The Scientific Committee selected the “Best Junior Scientist 2016“ among the 9 young researchers (PhD or post-PhD) nominated and invited to present their results to Scientists and Industrials coming from the Dermatology and Cosmetic Worlds.
The Scientific Committee awarded a young and expert scientist for her outstanding work, Ms Laura CAU, PhD student working under the supervision of Michel SIMON and Marie-Claire MECHIN in the “Epithelial Differentiation and Rheumatoid Autoimmunity” Unit (UDEAR, UMR1056 INSERM, Toulouse, France). She received the grant of €15,000.
Her scientific project was :
Role of peptidylarginine deiminases in the regulation of filaggrin proteolysis.

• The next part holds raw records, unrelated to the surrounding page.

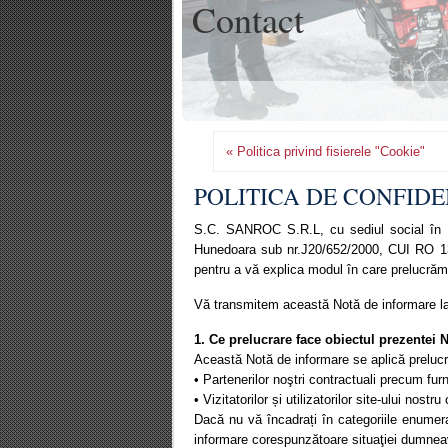
Contact
« Politica privind fisierele "Cookie"
POLITICA DE CONFIDEN
S.C. SANROC S.R.L, cu sediul social în De
Hunedoara sub nr.J20/652/2000, CUI RO 13
pentru a vă explica modul în care prelucrăm
Vă transmitem această Notă de informare la î
1. Ce prelucrare face obiectul prezentei 
Această Notă de informare se aplică prelucră
• Partenerilor noştri contractuali precum furni
• Vizitatorilor și utilizatorilor site-ului nost
Dacă nu vă încadrați în categoriile enume
informare corespunzătoare situaţiei dumnea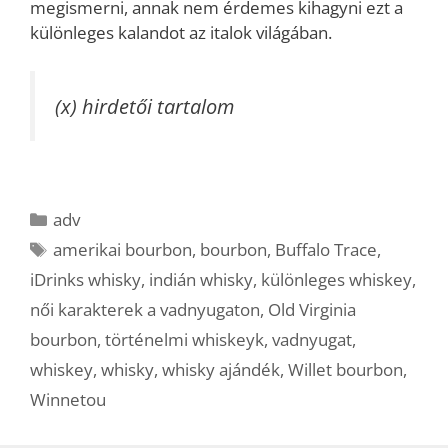
megismerni, annak nem érdemes kihagyni ezt a
különleges kalandot az italok világában.
(x) hirdetői tartalom
Kategória
adv
Címkék
amerikai bourbon
,
bourbon
,
Buffalo Trace
,
iDrinks whisky
,
indián whisky
,
különleges whiskey
,
női karakterek a vadnyugaton
,
Old Virginia
bourbon
,
történelmi whiskeyk
,
vadnyugat
,
whiskey
,
whisky
,
whisky ajándék
,
Willet bourbon
,
Winnetou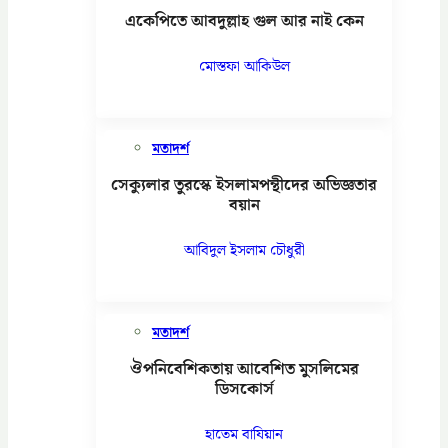
একেপিতে আবদুল্লাহ গুল আর নাই কেন
মোস্তফা আকিউল
মতাদর্শ
সেক্যুলার তুরস্কে ইসলামপন্থীদের অভিজ্ঞতার
বয়ান
আবিদুল ইসলাম চৌধুরী
মতাদর্শ
ঔপনিবেশিকতায় আবেশিত মুসলিমের
ডিসকোর্স
হাতেম বাযিয়ান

The aim of the project was to determine whether the proteolysis of human filaggrin is controlled by the ambient humidity and to investigate the molecular mechanisms involved. For this purpose, in vitro reconstructed human epidermis maintained in either humid or dry conditions (relative humidity > 95% or 30-50%) were compared. The results show that the proteolysis of human filaggrin is enhanced under dry conditions and that deimination, a post-translational modification catalyzed by peptidylarginine deiminases, plays a major role in this regulation.

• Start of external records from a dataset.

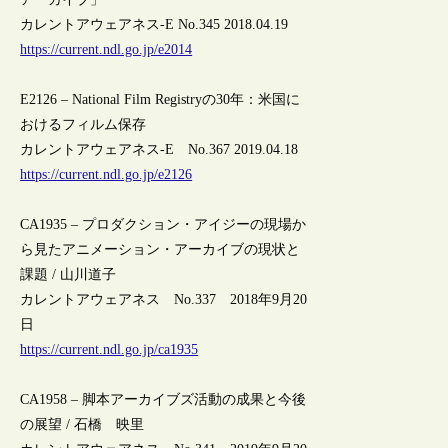
カレントアウェアネス-E No.345 2018.04.19
https://current.ndl.go.jp/e2014
E2126 – National Film Registryの30年：米国に
おけるフィルム保存
カレントアウェアネス-E No.367 2019.04.18
https://current.ndl.go.jp/e2126
CA1935 – プロダクション・アイジーの現場か
ら見たアニメーション・アーカイブの現状と
課題 / 山川道子
カレントアウェアネス No.337 2018年9月20
日
https://current.ndl.go.jp/ca1935
CA1958 – 脚本アーカイブズ活動の成果と今後
の展望 / 石橋 映里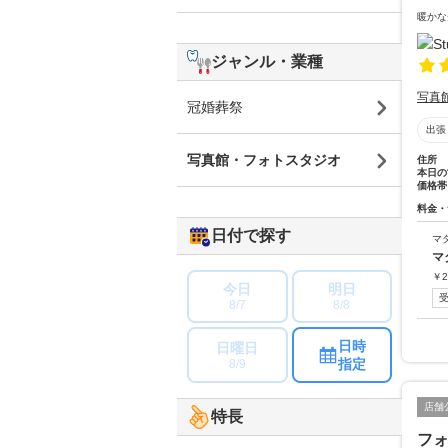
暖かな
ジャンル・業種
写真
冠婚葬祭
出張
写真館・フォトスタジオ
住所
本日の
価格帯
料金・
日付で探す
マ
マ
￥
2
今日
明日
8/7
8/8
日時
日曜日
指定
8/9
店舗
特長
フ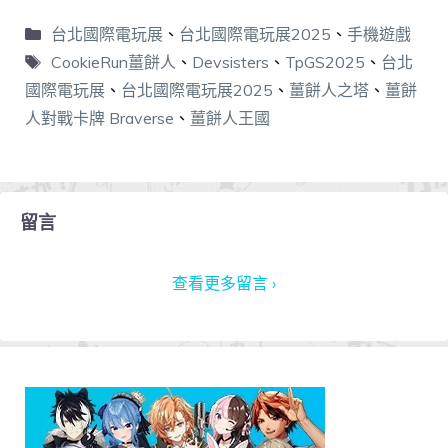
台北國際電玩展
、
台北國際電玩展2025
、
手機遊戲
CookieRun薑餅人
、
Devsisters
、
TpGS2025
、
台北
國際電玩展
、
台北國際電玩展2025
、
薑餅人之塔
、
薑餅
人對戰卡牌 Braverse
、
薑餅人王國
留言
查看更多留言 ›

Concerning the « Best SPIM Poster 2016 », Emer DUFFY’s poster was selected by all participants and received the grant of €4,000. She studied at the University of Tasmania in Australia and currently is a post-doctoral researcher at the Dublin City University.
Her topic was :
Non-invasive analytical tools for monitoring epidermal hydration and volatile skin emissions
A wearable concentration platform for sampling skin volatiles was presented. GC-MS analysis revealed the dysregulation of a number of compounds before and after acute barrier disruption, and discriminating volatile emissions were observed between the two groups.
A temporary tattoo sensor was developed for probing epidermal hydration through application of an AC signal. It was shown to characterise the hydration state of skin during forced hydration and tape stripping experiments, with validation against a commercial hydration meter.